▶ Work order: Without the pictures, write out every entry that follows exactly.

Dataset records
= Beginning of Section =

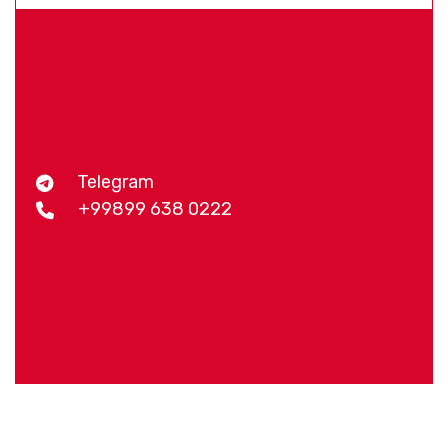
Telegram
+99899 638 0222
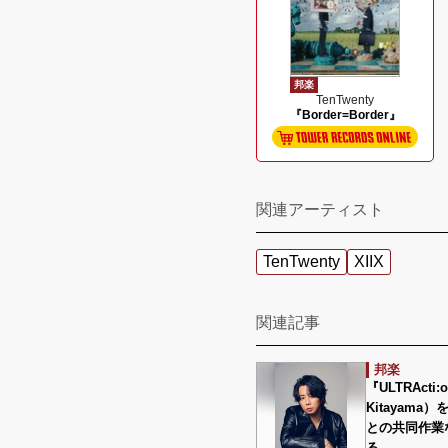
邦楽
TenTwenty
『Border=Border』
関連アーティスト
TenTwenty
XIIX
関連記事
邦楽
『ULTRActi
Kitayam
との共同作業
る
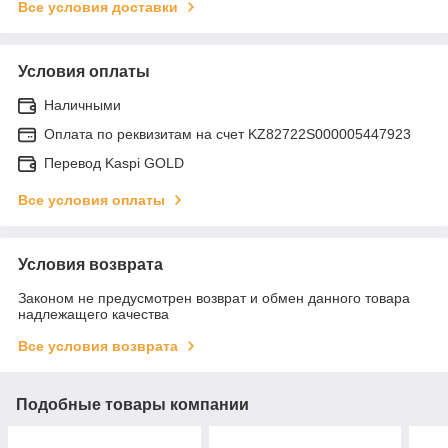
Все условия доставки
Условия оплаты
Наличными
Оплата по реквизитам на счет KZ82722S000005447923
Перевод Kaspi GOLD
Все условия оплаты
Условия возврата
Законом не предусмотрен возврат и обмен данного товара
надлежащего качества
Все условия возврата
Подобные товары компании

= End of Section =

▶ Result of the task:
Telegram
+99899 638 0222
邦楽
TenTwenty
『Border=Border』
関連アーティスト
TenTwenty
XIIX
関連記事
邦楽
『ULTRActi
Kitayam
との共同作業
る
Все условия доставки
Условия оплаты
Наличными
Оплата по реквизитам на счет KZ82722S000005447923
Перевод Kaspi GOLD
Все условия оплаты
Условия возврата
Законом не предусмотрен возврат и обмен данного товара
надлежащего качества
Все условия возврата
Подобные товары компании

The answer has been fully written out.